### MATERIAL SUPPLIED
────
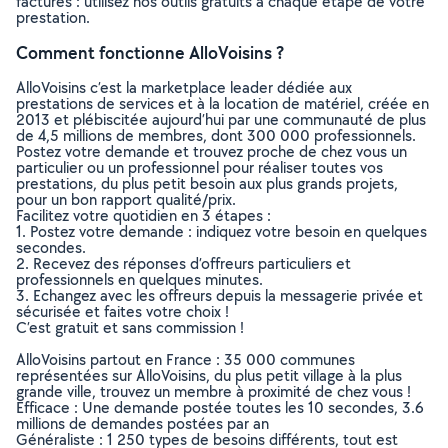
factures : utilisez nos outils gratuits à chaque étape de votre
prestation.
Comment fonctionne AlloVoisins ?
AlloVoisins c’est la marketplace leader dédiée aux
prestations de services et à la location de matériel, créée en
2013 et plébiscitée aujourd’hui par une communauté de plus
de 4,5 millions de membres, dont 300 000 professionnels.
Postez votre demande et trouvez proche de chez vous un
particulier ou un professionnel pour réaliser toutes vos
prestations, du plus petit besoin aux plus grands projets,
pour un bon rapport qualité/prix.
Facilitez votre quotidien en 3 étapes :
1. Postez votre demande : indiquez votre besoin en quelques
secondes.
2. Recevez des réponses d’offreurs particuliers et
professionnels en quelques minutes.
3. Echangez avec les offreurs depuis la messagerie privée et
sécurisée et faites votre choix !
C’est gratuit et sans commission !
AlloVoisins partout en France : 35 000 communes
représentées sur AlloVoisins, du plus petit village à la plus
grande ville, trouvez un membre à proximité de chez vous !
Efficace : Une demande postée toutes les 10 secondes, 3.6
millions de demandes postées par an
Généraliste : 1 250 types de besoins différents, tout est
────
Nothing but the lines from the start of the listing through the line with "millions de demandes postées par an" belongs in the answer, each one retyped exactly and without pictures.

### RESULT
factures : utilisez nos outils gratuits à chaque étape de votre
prestation.
Comment fonctionne AlloVoisins ?
AlloVoisins c’est la marketplace leader dédiée aux
prestations de services et à la location de matériel, créée en
2013 et plébiscitée aujourd’hui par une communauté de plus
de 4,5 millions de membres, dont 300 000 professionnels.
Postez votre demande et trouvez proche de chez vous un
particulier ou un professionnel pour réaliser toutes vos
prestations, du plus petit besoin aux plus grands projets,
pour un bon rapport qualité/prix.
Facilitez votre quotidien en 3 étapes :
1. Postez votre demande : indiquez votre besoin en quelques
secondes.
2. Recevez des réponses d’offreurs particuliers et
professionnels en quelques minutes.
3. Echangez avec les offreurs depuis la messagerie privée et
sécurisée et faites votre choix !
C’est gratuit et sans commission !
AlloVoisins partout en France : 35 000 communes
représentées sur AlloVoisins, du plus petit village à la plus
grande ville, trouvez un membre à proximité de chez vous !
Efficace : Une demande postée toutes les 10 secondes, 3.6
millions de demandes postées par an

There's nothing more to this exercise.